Souza (2007, p. 352) entende que à práxis pedagógica cabem o desafio duplo da formação contínua do educador e a provocação ao educando para que supere a visão escolástica de escola e de sociedade, como de si mesmos, de suas culturas e religiões. Esse autor destaca que a construção de sua proposta se deu pelas análises, experiências refletidas nos seus mais de quarenta anos, os últimos vinte no interior do Núcleo de Ensino, Pesquisa e

Extensão em Educação de Adultos e Educação Popular (NUPEP/UFPE). Para ele, a proposta de educação popular, EJA, de acordo com a legislação, é similar à da França, analisada por Canário (2000, p. 25-26, apud SOUZA 2007, p. 353) que defende a necessidade de o sujeito discente adulto transformar-se num coprodutor de sua formação.
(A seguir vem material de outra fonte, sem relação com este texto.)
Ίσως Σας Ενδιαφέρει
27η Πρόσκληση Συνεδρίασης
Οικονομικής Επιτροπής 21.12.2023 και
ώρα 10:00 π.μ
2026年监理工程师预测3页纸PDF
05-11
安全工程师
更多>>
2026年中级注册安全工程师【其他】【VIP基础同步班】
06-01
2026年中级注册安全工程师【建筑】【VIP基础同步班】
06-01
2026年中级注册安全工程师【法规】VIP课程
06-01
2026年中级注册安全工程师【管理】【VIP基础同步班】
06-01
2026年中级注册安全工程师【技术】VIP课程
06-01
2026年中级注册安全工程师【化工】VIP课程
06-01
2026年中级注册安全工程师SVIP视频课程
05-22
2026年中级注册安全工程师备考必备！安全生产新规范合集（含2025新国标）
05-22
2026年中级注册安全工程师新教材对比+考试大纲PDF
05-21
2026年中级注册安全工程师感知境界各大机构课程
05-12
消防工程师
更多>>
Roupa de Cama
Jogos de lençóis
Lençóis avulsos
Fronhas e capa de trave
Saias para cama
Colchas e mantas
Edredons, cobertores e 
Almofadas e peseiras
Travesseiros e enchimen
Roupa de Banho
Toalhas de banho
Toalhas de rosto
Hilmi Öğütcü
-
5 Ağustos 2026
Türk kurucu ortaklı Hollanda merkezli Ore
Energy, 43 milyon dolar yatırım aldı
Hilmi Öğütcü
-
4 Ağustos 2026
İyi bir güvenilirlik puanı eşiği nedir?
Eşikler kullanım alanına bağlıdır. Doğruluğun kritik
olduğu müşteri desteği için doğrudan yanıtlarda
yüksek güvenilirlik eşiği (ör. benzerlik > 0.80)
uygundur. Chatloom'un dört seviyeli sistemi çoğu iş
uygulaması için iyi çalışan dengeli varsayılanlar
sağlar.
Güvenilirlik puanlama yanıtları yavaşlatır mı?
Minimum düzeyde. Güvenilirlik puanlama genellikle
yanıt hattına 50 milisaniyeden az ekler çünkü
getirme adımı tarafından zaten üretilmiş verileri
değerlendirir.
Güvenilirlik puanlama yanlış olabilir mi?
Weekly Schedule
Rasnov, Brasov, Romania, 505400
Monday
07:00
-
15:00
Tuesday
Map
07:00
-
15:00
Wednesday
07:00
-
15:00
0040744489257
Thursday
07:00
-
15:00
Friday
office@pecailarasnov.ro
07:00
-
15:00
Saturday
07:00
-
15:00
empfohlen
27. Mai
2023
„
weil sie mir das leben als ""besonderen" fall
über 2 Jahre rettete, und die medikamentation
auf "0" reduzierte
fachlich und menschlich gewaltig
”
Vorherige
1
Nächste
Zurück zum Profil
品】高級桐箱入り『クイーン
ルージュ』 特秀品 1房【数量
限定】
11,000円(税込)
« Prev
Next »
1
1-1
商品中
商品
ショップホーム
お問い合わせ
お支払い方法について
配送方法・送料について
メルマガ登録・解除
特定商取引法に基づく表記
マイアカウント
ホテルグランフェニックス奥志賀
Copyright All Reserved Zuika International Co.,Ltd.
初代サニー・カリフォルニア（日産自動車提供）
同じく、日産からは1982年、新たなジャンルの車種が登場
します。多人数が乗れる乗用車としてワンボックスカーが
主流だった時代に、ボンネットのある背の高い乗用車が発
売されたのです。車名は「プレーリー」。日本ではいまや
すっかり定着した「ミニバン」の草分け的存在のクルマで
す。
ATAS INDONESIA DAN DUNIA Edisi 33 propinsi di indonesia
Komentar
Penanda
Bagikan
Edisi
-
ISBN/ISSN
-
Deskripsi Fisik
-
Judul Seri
Para isso, Canário considera que os dispositivos educativos deveriam ser coproduzidos com os discentes e que se deveria romper com a lógica da disciplina. O trabalho educativo seria direcionado menos para a aquisição de conteúdos e mais para a compreensão do meio ambiente físico e social, e para a construção de estratégias adequadas de ação. Nesse sentido, a noção de experiência é fator central; portanto, a educação centra-se no sujeito que aprende. É construída, assim, uma pedagogia da pessoa como totalidade, não apenas para as aquisições acadêmicas, mas para a sua vida como um todo. Dessa forma, o trabalho do educador volta-se para as representações e valores, e aprender corresponde a passar de representações como imagens concretas para conceitualizações abstratas que permitem estabelecer relações entre os dados empíricos e os conceitos. Ou seja, o sujeito discente exercitaria a possibilidade própria humana de conceituar.

Acreditamos que se somam a essa pedagogia as questões da própria possibilidade humana de aprender, que nos parece estar para além do meio ambiente físico e social.
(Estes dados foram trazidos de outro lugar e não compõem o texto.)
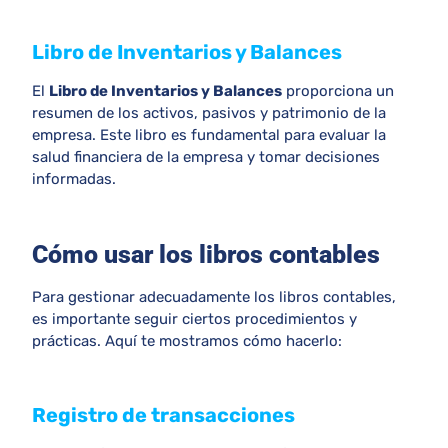
Libro de Inventarios y Balances
El
Libro de Inventarios y Balances
proporciona un
resumen de los activos, pasivos y patrimonio de la
empresa. Este libro es fundamental para evaluar la
salud financiera de la empresa y tomar decisiones
informadas.
Cómo usar los libros contables
Para gestionar adecuadamente los libros contables,
es importante seguir ciertos procedimientos y
prácticas. Aquí te mostramos cómo hacerlo:
Registro de transacciones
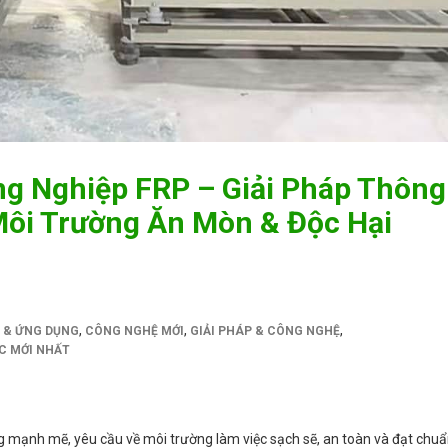
g Nghiệp FRP – Giải Pháp Thông
Môi Trường Ăn Mòn & Độc Hại
,
,
,
 & ỨNG DỤNG
CÔNG NGHỆ MỚI
GIẢI PHÁP & CÔNG NGHỆ
C MỚI NHẤT
g mạnh mẽ, yêu cầu về môi trường làm việc sạch sẽ, an toàn và đạt chu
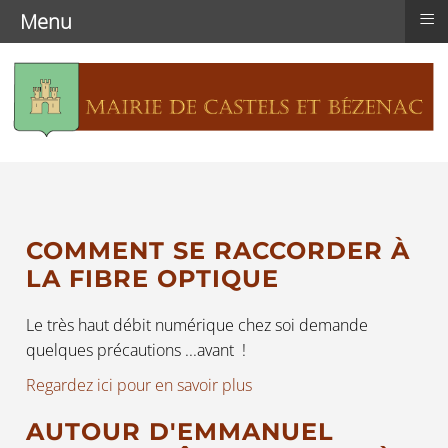
≡
Menu
COMMENT SE RACCORDER À
LA FIBRE OPTIQUE
Le très haut débit numérique chez soi demande
quelques précautions ...avant !
Regardez ici pour en savoir plus
AUTOUR D'EMMANUEL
Temos, portanto, como desafio nodal, que parece coincidir com a proposta do NUPEP/UFPE, a contribuição da educação para a construção da pessoa como totalidade, sendo o jovem ou adulto produtor de sua formação humana (SOUZA, 2007, p. 354).

Assim, para o autor, o processo de humanização é tarefa do ser humano de forma organizada no tempo e no espaço, e nós somos os protagonistas.
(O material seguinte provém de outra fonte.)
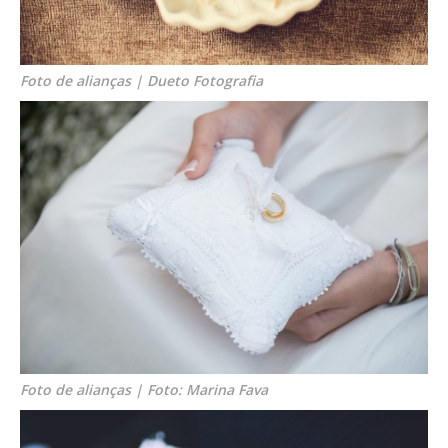
Foto de alianças | Dueto Fotografia
Foto de alianças | Foto: Marina Fava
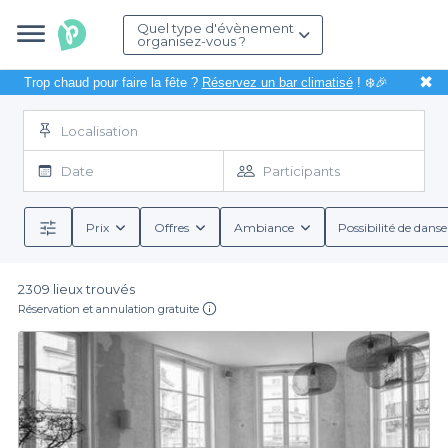
Quel type d'évènement
organisez-vous ?
✖
Trop chaud pour faire la fête ?
Réservez un bar climatisé
! ❄️🎉
Localisation
Date
Participants
Prix
Offres
Ambiance
Possibilité de danse
2309 lieux trouvés
Réservation et annulation gratuite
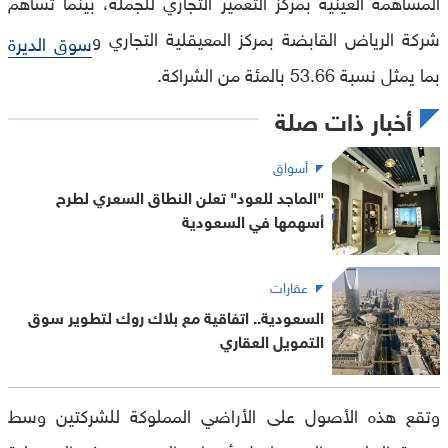
المساهمة العينية بمركز التعمير التجاري للجملة، بينما تساهم
شركة الرياض القابضة بمركز المعيقلية التجاري و
سوق الديرة
بما يمثل نسبة 53.66 بالمئة من الشراكة.
أخبار ذات صلة
أسواق
"الماجد للعود" تعلن النطاق السعري لطرح
أسهمها في السعودية
عقارات
السعودية.. اتفاقية مع بلاك روك لتطوير سوق
التمويل العقاري
وتقع هذه الأصول على الأراضي المملوكة للشركتين وسط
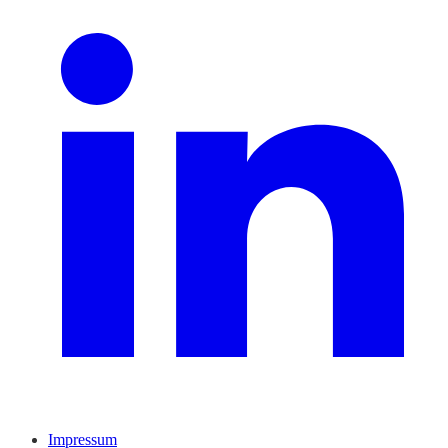
Impressum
Identificamos no processo apresentado por Quintás os três tipos de conteúdos (instrumentais, educativos e operativos) considerados por Souza, mesmo que por ele não sejam assim nomeados. Quintás diz que precisamos conhecer o veículo expressivo (conteúdo instrumental) não só para ler as palavras como para ler o mundo. Somos seres de encontro; estabelecer âmbitos é, pois, a nossa meta (conteúdo operativo). Portanto, nossa ação no mundo é interventiva. E, por fim, saber que somos seres de encontro com os âmbitos, que temos possibilidades de agir interventivamente para a criação de novos e melhores âmbitos nos leva a compreender, interpretar, explicar as contradições, ambiguidades, conflitividades e possibilidades das realidades com as quais vivemos (conteúdo educacional) (QUINTÁS, 2004, p. 18-19; SOUZA, 2007, p. 222-223).